I think you are referring to where I said "Bush put the final nail in"... in that I was talking about the housing (and banking) messes started by Clinton. The war thing referred to increasing our debt, and while that didn't help, I'd agree it didn't cause the recession. As far as oil is concerned, I could use some help understanding why it fluctuates so drastically. I know a few things, like that if a Saudi prince gets a hangnail, the price of a barrel jumps up a couple bucks.... but besides that it seems like nothing but speculation.

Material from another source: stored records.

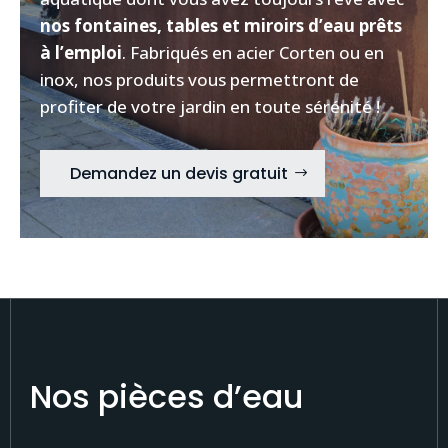
nos fontaines, tables et miroirs d’eau prêts
à l’emploi
. Fabriqués en acier Corten ou en
inox, nos produits vous permettront de
profiter de votre jardin en toute sérénité !
Demandez un devis gratuit
Nos pièces d’eau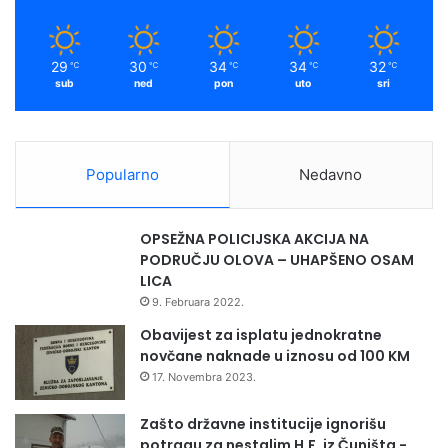
29
30
34
34
32
℃
℃
℃
℃
℃
sub
ned
pon
uto
sri
Popularno
Nedavno
OPSEŽNA POLICIJSKA AKCIJA NA
PODRUČJU OLOVA – UHAPŠENO OSAM
LICA
9. Februara 2022.
Obavijest za isplatu jednokratne
novčane naknade u iznosu od 100 KM
17. Novembra 2023.
Zašto državne institucije ignorišu
potragu za nestalim H.F. iz Čuništa -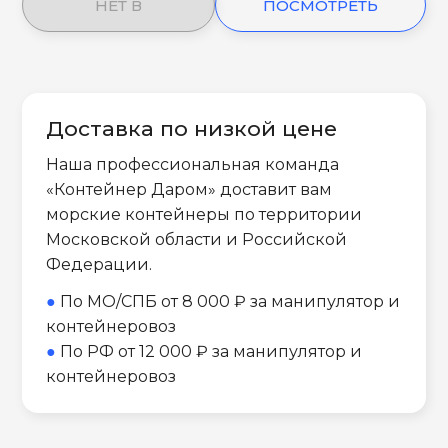
НЕТ В
ПОСМОТРЕТЬ
НАЛИЧИИ
ЕЩЕ
Доставка по низкой цене
Наша профессиональная команда
«Контейнер Даром» доставит вам
морские контейнеры по территории
Московской области и Российской
Федерации.
●
По МО/СПБ от 8 000 ₽ за манипулятор и
контейнеровоз
●
По РФ от 12 000 ₽ за манипулятор и
контейнеровоз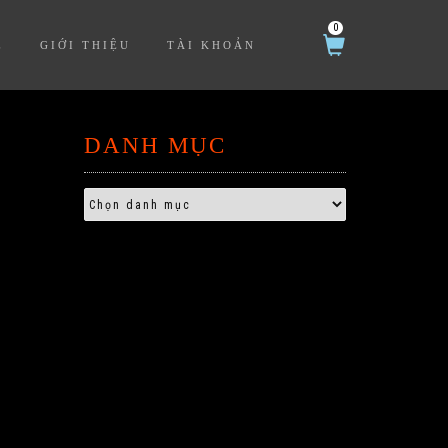
0
Ệ
GIỚI THIỆU
TÀI KHOẢN
DANH MỤC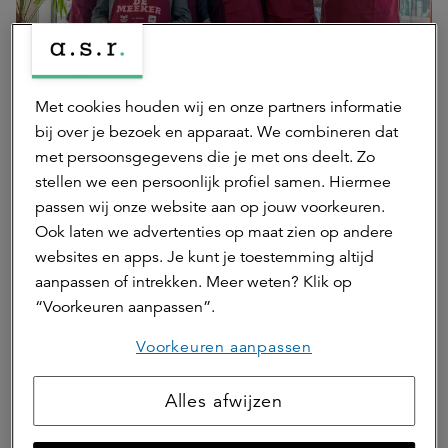
Met cookies houden wij en onze partners informatie
bij over je bezoek en apparaat. We combineren dat
(v.l.n.r. Arjen van Drunen (Gemeente Breda), Jaap van Engelshoven (AM),
Eddie Förster (Gemeente Breda), Robbert van Dijk (ASR), Wilco van den Ban
met persoonsgegevens die je met ons deelt. Zo
(AM), Peter Poell (BAM Wonen)) ©Jasper Scheffers Fotografie
stellen we een persoonlijk profiel samen. Hiermee
passen wij onze website aan op jouw voorkeuren.
Wethouder Eddie Förster (stedelijke ontwikkeling): “Hero
Ook laten we advertenties op maat zien op andere
van Breda laat zien hoe een plek met industrieel verleden
websites en apps. Je kunt je toestemming altijd
kan uitgroeien tot een prettige locatie om te wonen en
aanpassen of intrekken. Meer weten? Klik op
samen te leven. De manier waarop groen, ruimte en
“Voorkeuren aanpassen”.
ontmoeting hier samenkomen, geeft het gebied een
eigen karakter. Met de oplevering van woongebouw De
Voorkeuren aanpassen
Meeker wordt die ontwikkeling zichtbaar en tastbaar.”
Alles afwijzen
Naast de realisatie van de 102 appartementen voor het
ASR Dutch Core Residential Fund, is AM ook betrokken bij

I should add though... I'm not trying to explain every reason why the recession hit, only that IMO Obama's not doing that bad dealing with it. It's not an easy fix, and I think just about everyone could agree with that. It's more the methods he's using that angers some, but I wonder what others would do if they were president. I would pull a Palin and quit LOL
That is not the way I read your words, but I see the way you were trying to say it now. As for the price of oil, a lot of it is speculation, but not all speculation is what most think it is. During the last oil price surge, there was one airline that was making money - a lot. Southwest had managed to "speculate" itself into a great deal and was paying the pre-surge prices it had paid for earlier ($2ish per gallon) while most others were paying the going rate ($4ish per gallon). I assure you that lots of other utilities, transports, etc. did the same thing saving the customers literally billions. Such speculations are a part of the price structure of oil, but I cannot tell you how big a part.

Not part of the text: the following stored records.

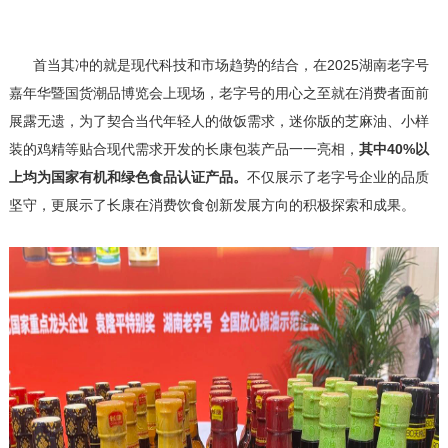
首当其冲的就是现代科技和市场趋势的结合，在2025湖南老字号
嘉年华暨国货潮品博览会上现场，老字号的用心之至就在消费者面前
展露无遗，为了契合当代年轻人的做饭需求，迷你版的芝麻油、小样
装的鸡精等贴合现代需求开发的长康包装产品一一亮相，
其中40%以
上均为国家有机和绿色食品认证产品。
不仅展示了老字号企业的品质
坚守，更展示了长康在消费饮食创新发展方向的积极探索和成果。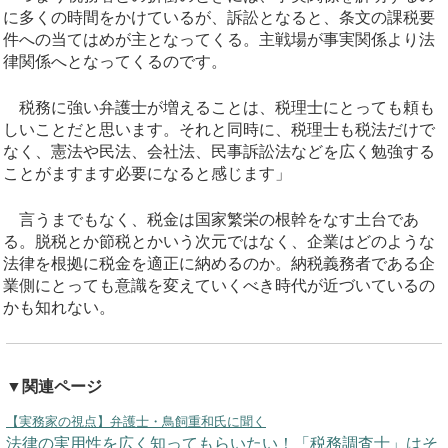
に多くの時間をかけているが、訴訟となると、条文の課税要
件への当てはめが主となってくる。主戦場が事実関係より法
律関係へとなってくるのです。
税務に強い弁護士が増えることは、税理士にとっても頼も
しいことだと思います。それと同時に、税理士も税法だけで
なく、憲法や民法、会社法、民事訴訟法などを広く勉強する
ことがますます必要になると感じます」
言うまでもなく、税金は国家繁栄の根幹をなす土台であ
る。脱税とか節税とかいう次元ではなく、企業はどのような
法律を根拠に税金を適正に納めるのか。納税義務者である企
業側にとっても意識を変えていくべき時代が近づいているの
かも知れない。
▼関連ページ
【実務家の視点】弁護士・鳥飼重和氏に聞く
法律の実用性を広く知ってもらいたい！「税務調査士」はそ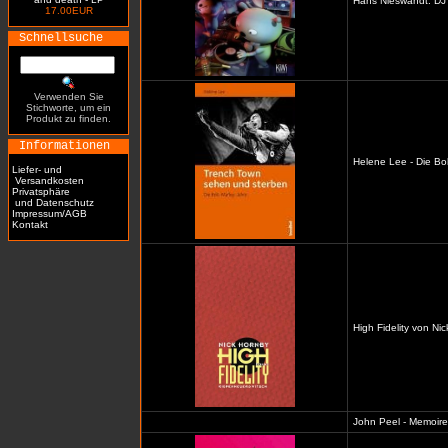
Hans Nieswandt: DJ 
17.00EUR
Schnellsuche
Verwenden Sie
Stichworte, um ein
Produkt zu finden.
Informationen
Helene Lee - Die Bo
Liefer- und
Versandkosten
Privatsphäre
und Datenschutz
Impressum/AGB
Kontakt
High Fidelity von Ni
John Peel - Memoiren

Our economic woes can be attributed to one thing: Lack of confidence. The people aren't confident & businesses aren't confident. Think about it, you see it every day. How many major decisions, whether at home or at work, are affected by a lack of confidence in how the economic landscape will look tommorrow? My job is business consulting & the customers I meet with daily all seem like broken records...."we're just not sure". The lack of confidence manifests itself in many different ways...no hiring, no expansion, no investment, etc...but results in one- economic stagnation. Having a novice at the helm has caused this mess. No one knows what his goals are or what his policies are intended to achieve. It's like he throws money at the wall just to see what sticks with little or no regard to the big picture. Until businesses are satisfied they won't be taxed & regulated to death or creamed by the bureacracy of Obamacare things just won't be getting any better. Businesses are sitting on a lot of cash & they are itching to spend it but they are scared of what the next BO folly may cost them.
If there is no demand, there will be no production. If there is no production, there will be no jobs. If there are no jobs, there will be no demand. It is a viscous cycle. I don't know how you break the cycle and it is possible that we won't or can't. The 'New Normal' theory. But it does seem that businesses are sitting on quite a bit of cash while the potential consumers have no confidence that they will have any extra cash to spend be in the near term do to many factors. Job uncertainty. Pay uncertainty. High fuel prices. Rising food costs. Etc.
The President (regardless of who it is at a particular time) sets the tone. The agenda he lays out and the vision he shares are the impetus. BO is erratic and either plays it too close to the vest or is truly clueless. Either way we have seen and felt the results.
Obama has to be a wet dream for the Republicans. Its almost as good as having an actual Republican in the White House and maybe even better than that in actuality since they can blame him for things where they would never blame a Republican president. Obama has to be the worst negotiator on the planet. The Republicans had their way with him on the Bush Tax Cuts and are going to again with the debt ceiling cuts.
If banks and mortgage companies gave the deals(interest rates) then that they are giving now; would these people have defaulted en masse? And it wasn't just the poor. A lot of people bought houses as investments, then couldn't sell them for their ''worth''. Also, part of the blame were the deceptive practices by these entities to inflate their bottom line. I'm not excusing these deadbeats or their stupidity(I think to own a house, you should be able to read a contract)but there is enough blame to go around.